There are times in life when emotions take over and we say things we later regret. But if an employee impulsively resigns in the heat of the moment, should employers take this as read?

These situations can be difficult for all involved, and while some employers will allow a disgruntled member of staff time to cool off, others may not be so understanding. Of course, even if you do allow the employee to retract their resignation, the relationship may take some time to heal.

But from a purely legal point of view, what’s the correct course of action? More specifically, if an employee does change their mind about wanting to leave, are you obligated to allow them? Let’s take a look with reference to a recent case.

Rae v Wellhead Electrical Supplies

The claimant in this case, Mr Rae, was the managing director of Wellhead Electrical Supplies. In early 2019, Mr Rae raised concerns with his fellow directors, Mr Ogg and Mr Rastall, about a lack of any salary increases for employees since 2014. This had been a long-running point of contention, with Mr Rae in favour of the increases and the other directors more resistant.

According to Mr Rae’s recollection, the three eventually agreed a “general” increase for staff, with larger increases for a select few, including Mr Rae’s son. However, after Mr Rae informed these employees that their salary would increase by a generous 25%, he was dismayed to discover that they only received an extra 5% in their next pay cheque. Feeling betrayed by the other directors and upset that he had made promises to staff in good faith, Mr Rae threw his keys onto Mr Ogg’s desk and told him “I won’t be back”. On his way out of the office, he told Mr Rastall “I believe I’ve just resigned”.

Employees were informed of Mr Rae’s departure just 10 minutes after he left. An “emergency meeting” was also held two hours later, in which it was recorded that the company had “unanimously agreed to accept his resignation”.

The following day, Mr Rae called to tell the directors that he had “calmed down considerably” and that he had not intended to resign. He explained that he was under a lot of stress at home and was planning to see a doctor later that day. However, according to Mr Rae, Mr Rastall was not receptive to him resuming his position, telling him: “You are no longer f*cking MD. I am and I’ll see you in f*cking court”.

Mr Rae also sent a letter formally retracting his resignation, to which the company responded: “I appreciate that you may have since had a change of heart but your resignation has been accepted and it is simply not open to you to unilaterally withdraw it”.

Employment Tribunal

Mr Rae subsequently made a claim for unfair dismissal. He attributed his rash decision to the stress he was under from having to care for his injured wife and denied that he had ever expressed in clear and absolute terms that he was intending to resign.
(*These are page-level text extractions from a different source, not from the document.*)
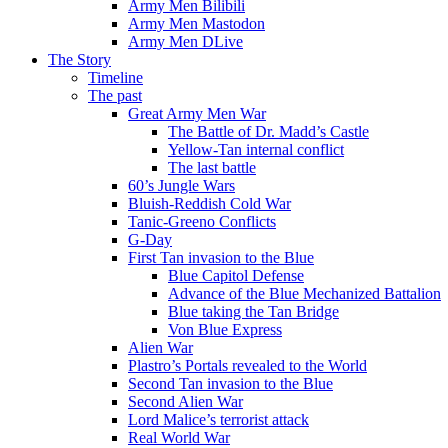
Army Men Bilibili
Army Men Mastodon
Army Men DLive
The Story
Timeline
The past
Great Army Men War
The Battle of Dr. Madd’s Castle
Yellow-Tan internal conflict
The last battle
60’s Jungle Wars
Bluish-Reddish Cold War
Tanic-Greeno Conflicts
G-Day
First Tan invasion to the Blue
Blue Capitol Defense
Advance of the Blue Mechanized Battalion
Blue taking the Tan Bridge
Von Blue Express
Alien War
Plastro’s Portals revealed to the World
Second Tan invasion to the Blue
Second Alien War
Lord Malice’s terrorist attack
Real World War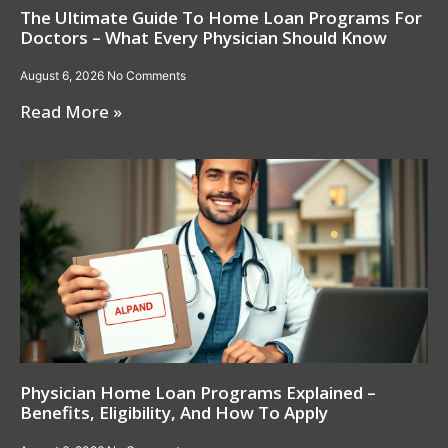
The Ultimate Guide To Home Loan Programs For
Doctors – What Every Physician Should Know
August 6, 2026
No Comments
Read More »
Physician Home Loan Programs Explained –
Benefits, Eligibility, And How To Apply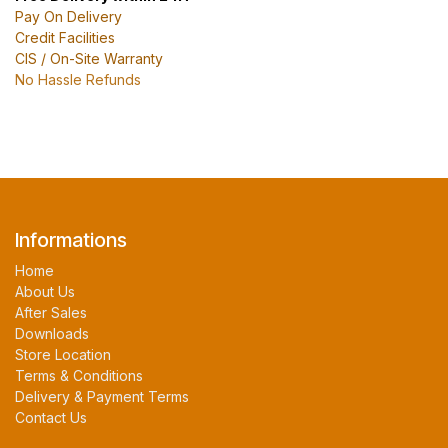
Pay On Delivery
Credit Facilities
CIS / On-Site Warranty
No Hassle Refunds
Informations
Home
About Us
After Sales
Downloads
Store Location
Terms & Conditions
Delivery & Payment Terms
Contact Us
Crucially, Mr Rae’s solicitor maintained that “Whether a statement by an employee is to be construed as an offer to resign depends on whether it is beyond reasonable doubt that it communicated such an offer.” In this case, they argued, there was definite scope for ambiguity. Moreover, the company had made no attempt to have Mr Rae confirm his resignation in writing, and his solicitor argued that it would be highly unorthodox for a managing director to terminate his employment and directorship in such an abrupt manner.

However, the company maintained that Mr Rae had made two specific statements about his intention to resign, and despite the parties’ differing accounts as to the specific words used, it maintained that there was “clear consensus as to what had just occurred”. The fact Mr Rae did not report for work the following day was also “highly significant”, it claimed.

After considering the facts, The Tribunal made the following determinations:

Despite conflicting accounts of the exact words used, the act of throwing his keys onto the desk before leaving the office, and then not returning, did suggest that Mr Rae had unambiguously resigned.
Nevertheless, there may be situations where resignations are made in the heat of the moment as a result of emotional stress. Accordingly, case law recognises that there are “special circumstances” in which it may be unreasonable for an employer to assume a resignation and to accept it forthwith.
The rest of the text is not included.